Полукруглое окно репетиционного класса, между резными рамами зимует прошлогодняя бумага от мух, комья ваты с толчеными вдрызг елочными шариками. Стемнело рано, за чугунными копьями ограды тлеет лимонный фонарь. Я смотрю в окно и чтобы не спать, щурюсь, фонарь разъезжается начетверо газированными лучиками.

На жестяном подоконнике снаружи снежная жижица и голубиные кляксы с черными запятыми. Гейнрихс кормит голубей через форточку овсяными хлопьями. Голуби кивают и это самое кушают. Жена Гейнрихса встряхивает челкой над доминошными зубариками рояля, крышка откинута наискосок, видно, как дрожат и пыжатся медные кишечные завороты струн. Снизу по ним вежливо тяпают войлочные молоточки-собачки.

Сейчас из всей этой бузы получится музыка, голуби уковыляют вразвалку по карнизу, мы грянем на «раз-ын», битыми тарелочками задребезжат первые ряды девочек-сопрано, и грузно поддакнут с верхотуры стриженые альты в таких же, как у меня хоровых штанах-«брижах», которые надо беречь, потому что реквизит.

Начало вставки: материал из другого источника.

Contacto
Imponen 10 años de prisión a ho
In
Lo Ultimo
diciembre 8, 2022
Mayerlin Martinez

А я впустую разину рот, зевну в такт и эту «сискуй сопру» не спою. Тут меня, как жулика, выведут к рояльным копытцам и скажут: «А если на концерте в Колонном Зале Дома Союзов все откроют рот и не споют, что получится? А?»

Меня ни в каком случае не переведут в старший хор и не покажут по телевизору. И на гастроли в Тольятти я тоже не поеду по железной дороге. Ни в каком случае.

Я — гад.

Зато у меня есть лепешка. Хотите, я вам всем ее подарю? Не хотите, как хотите, мы с ней сейчас полезем на кудыкину гору, воровать помидоры.

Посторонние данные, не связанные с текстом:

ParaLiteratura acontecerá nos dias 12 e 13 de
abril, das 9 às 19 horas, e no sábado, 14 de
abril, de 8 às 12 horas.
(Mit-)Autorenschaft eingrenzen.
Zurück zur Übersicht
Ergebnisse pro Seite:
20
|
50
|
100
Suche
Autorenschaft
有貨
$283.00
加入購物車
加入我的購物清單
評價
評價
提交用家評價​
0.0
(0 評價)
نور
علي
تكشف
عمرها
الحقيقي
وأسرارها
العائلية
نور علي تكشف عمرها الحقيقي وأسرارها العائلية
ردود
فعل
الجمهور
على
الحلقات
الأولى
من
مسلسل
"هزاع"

На дворовую гору я карабкаюсь локтями и коленками, а сумка хлопает меня сзади, а опасно скользят вперемешку со снегом черные листья.

Я долго дышу на верху, держась за холодные прутья решетки. Слева дрыгается на ветру веревка тарзаньих качелей, их держит в раздвоенной ветви сырое дерево тополь.

Меня здесь никто не найдет.

За оградой сизого особняка фабриканта Прохорова вполоборота сидит холодная женщина, предлагает любому в награду мраморные пломбирные рукава с горками слабого первого снега. Круглые кудри женщины убраны в пучок. На верхнем ветру остекленели соленые миндальные скорлупы абсолютно пустых глаз. Осень зашлепала ее груди и спину кленовыми пятернями, «носиками» крылатых семян, красно насорила на колени горстями расклеванной рябины. Отступила от постамента и оставила женщину так, зимовать всухомятку вместе с каменным гончим псом у ног, с пустым колчаном и полумесяцем на высоком по-тоскански затылке.

Сто лет назад какой-то дурак вкатил, пыхтя, на холм великанскую катушку с намотанным синим кабелем. Я ложусь на эту катушку боком, прижимаю колени к груди и смотрю на женщину. Между нами — черные прутья, колкая пудра снега, особняк зажег квадраты конторских окон, там — «учреждение». В нем сидят глубоководные машинистки, маячат с этажа на этаж пиджаки с кипами папок, а в жестянках из-под зеленого горошка и болгарских компотов торчат кактусы и щупальца столетника.

Мы с холодной женщиной не будем на это смотреть.

Она покажет мне свою красивую собаку.

Я покажу ей ржаную лепешку.

Я скажу ей, что знаю все.

Я знаю, что один подъезд рабочих казарм уже выселили, там люди не живут.